A Secretaria de Estado da Saúde (SES) disse nesta segunda-feira (23) que os testes feitos na criança apresentaram resultado negativo para todos os agentes causadores das hepatites virais A, B, C, D e E. A SES adiantou ainda que a criança está bem e estável.

Em todo o Brasil, há 47 casos suspeitos da “hepatite misteriosa” em crianças, mas nenhum confirmado até esta segunda-feira (23). Pelo menos 20 países confirmaram a doença, que atinge pessoas entre um mês de vida e 16 anos de idade. Em cerca de 10% dos casos foi preciso fazer transplante de fígado.

A SES divulgou um alerta para todos os Municípios da Paraíba registrarem notificações, se for necessário.

Brasil

Os casos suspeitos no Brasil foram reportados nos estados de São Paulo, Minas Gerais, Rio de Janeiro, Paraná, Pernambuco, Santa Catarina, Rio Grande do Sul, Mato Grosso do Sul e Espírito Santo.

Uma sala de situação foi aberta pelo Ministério da Saúde no dia 13 de maio, para funcionar todos os dias da semana e com a participação de técnicos da Pasta, da Organização Pan-Americana da Saúde (Opas) e de especialistas convidados.

Além de monitoramento, a sala vai padronizar informações e orientar os fluxos de notificação e investigação dos casos para todas as secretarias estaduais e municipais de saúde, bem como para os laboratórios centrais e de referência de saúde pública.

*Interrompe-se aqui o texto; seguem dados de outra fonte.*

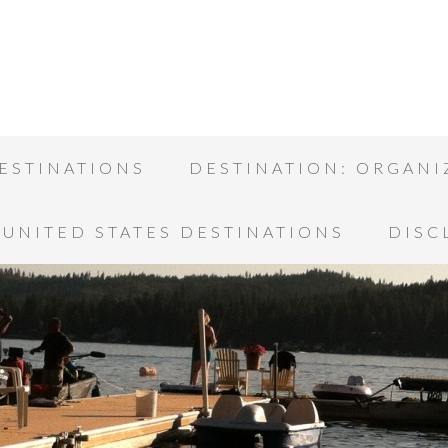
ESTINATIONS
DESTINATION: ORGANI
UNITED STATES DESTINATIONS
DISC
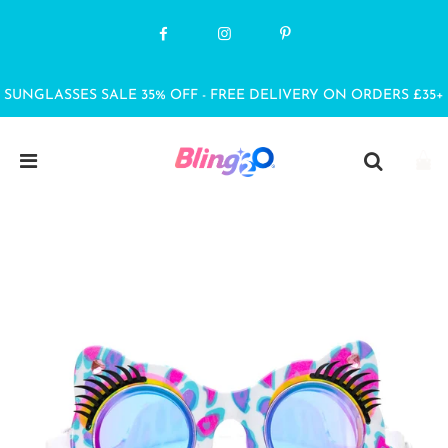
SUNGLASSES SALE 35% OFF - FREE DELIVERY ON ORDERS £35+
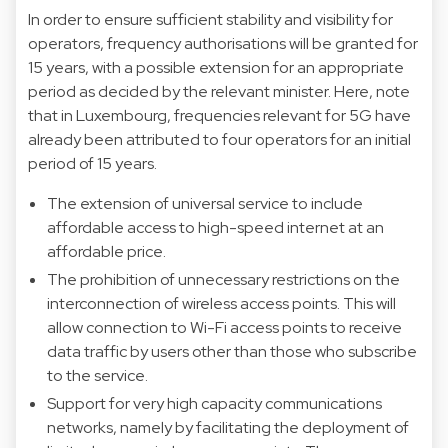
In order to ensure sufficient stability and visibility for
operators, frequency authorisations will be granted for
15 years, with a possible extension for an appropriate
period as decided by the relevant minister. Here, note
that in Luxembourg, frequencies relevant for 5G have
already been attributed to four operators for an initial
period of 15 years.
The extension of universal service to include
affordable access to high-speed internet at an
affordable price.
The prohibition of unnecessary restrictions on the
interconnection of wireless access points. This will
allow connection to Wi-Fi access points to receive
data traffic by users other than those who subscribe
to the service.
Support for very high capacity communications
networks, namely by facilitating the deployment of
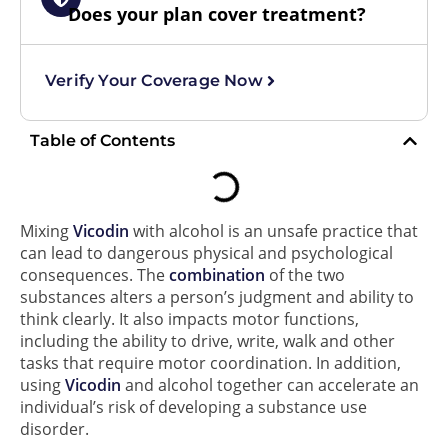
Does your plan cover treatment?
Verify Your Coverage Now
Table of Contents
Mixing
Vicodin
with alcohol is an unsafe practice that
can lead to dangerous physical and psychological
consequences. The
combination
of the two
substances alters a person’s judgment and ability to
think clearly. It also impacts motor functions,
including the ability to drive, write, walk and other
tasks that require motor coordination. In addition,
using
Vicodin
and alcohol together can accelerate an
individual’s risk of developing a substance use
disorder.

“O objetivo também é contribuir para o esforço internacional na busca de identificação do agente etiológico responsável pela ocorrência da hepatite aguda de causa ainda desconhecida”, informou o ministério.

O que se sabe

Segundo a OMS, mais de 200 casos haviam sido reportados no mundo, a maioria (163) no Reino Unido. Houve relatos também na Espanha, em Israel, nos Estados Unidos, na Dinamarca, na Irlanda, na Holanda, na Itália, na Noruega, na França, na Romênia, na Bélgica e na Argentina. Até o momento, foi relatada a morte de um paciente.

Em comunicado divulgado no dia 23 de abril, a OMS disse que não há relação entre a doença e as vacinas utilizadas contra a Covid-19.

“As hipóteses relacionadas aos efeitos colaterais das vacinas contra a Covid-19 não têm sustentação pois a grande maioria das crianças afetadas não recebeu a vacinação contra a Covid-19”.

Em nota divulgada no início de abril, a Agência Nacional de Saúde do Reino Unido, país com maior número de casos relatados, também informou que não há evidências de qualquer ligação da doença com a vacina contra o coronavírus. “A maioria das crianças afetadas tem menos de cinco anos, jovens demais para receber a vacina”.